O presidente do PSD, Rui Rio, afirmou este sábado que o comentário de António Costa ao programa eleitoral do Partido Social-Democrata (PSD) “não é adequado”, salientando que não é uma “marca” do seu partido “prometer tudo a todos”.

“Ele [António Costa] não disse que o PSD tem um mau programa eleitoral, disse que no programa eleitoral do PSD se prometia tudo a todos, que é exatamente aquilo que eu não faço. Mas depois também confessou que não leu o programa, portanto é normal que quem não leu o programa possa fazer um comentário que não é adequado ao programa”, disse Rui Rio.

O social-democrata falava na sequência das declarações do secretário-geral do PS, António Costa, em entrevista ao semanário Expresso.

Na entrevista, António Costa classificou o programa eleitoral do PSD de Rui Rio como um “mau exemplo” que promete “tudo a todos”.

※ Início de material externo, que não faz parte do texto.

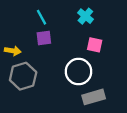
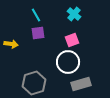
pink square: (95, 45) -> (72, 40), moved, turned -32
gray hexagon: (23, 76) -> (34, 83), moved

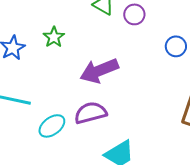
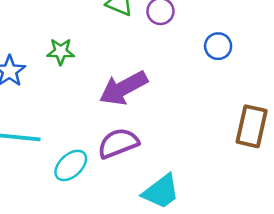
green star: (54, 37) -> (61, 52), turned -30

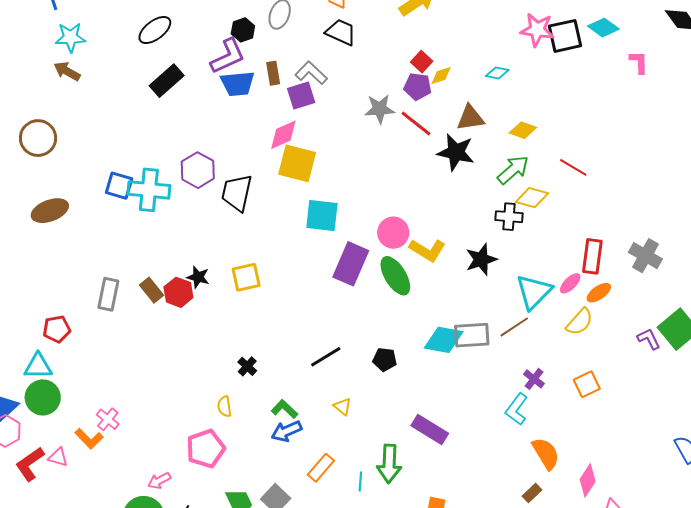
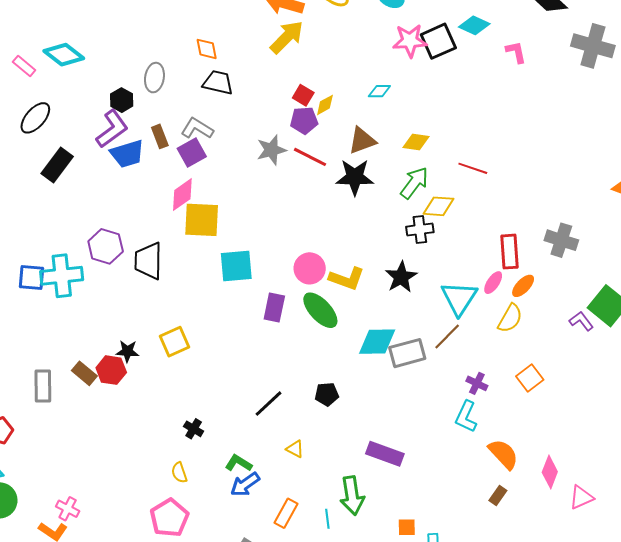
purple rectangle: (351, 264) -> (274, 307), size x0.7
cyan diamond: (444, 340) -> (377, 342), moved

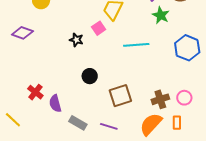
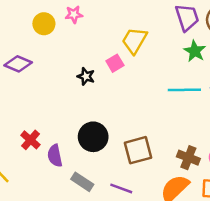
cyan line: (136, 45) -> (184, 90), moved
black circle: (90, 76) -> (93, 137), moved, size x1.5
brown cross: (160, 99) -> (188, 158), turned 36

“Pareceu-me um mau exemplo do que deve ser um programa de um partido que pretende ser Governo. Para isso, não pode prometer tudo a todos”, disse António Costa, embora confessando não ter lido ainda o documento “de fio a pavio”.

Em declarações aos jornalistas, durante a 40.ª edição da AGRIVAL – Feira Agrícola do Vale do Sousa, em Penafiel, Rio salientou que o programa eleitoral do partido apenas “promete as contas todas”, nomeadamente “um cenário macroeconómico estável”.

“Temos um cenário macroeconómico estável que ele [António Costa] refere na entrevista que também o fez há quatro anos, só que nada daquilo que ele disse se verificou, erram completamente o cenário macroeconómico. O nosso naturalmente está feito com outra prudência para não prometer tudo a todos, porque prometer tudo a todos é o que todos fazem e eu isso não faço”, concluiu.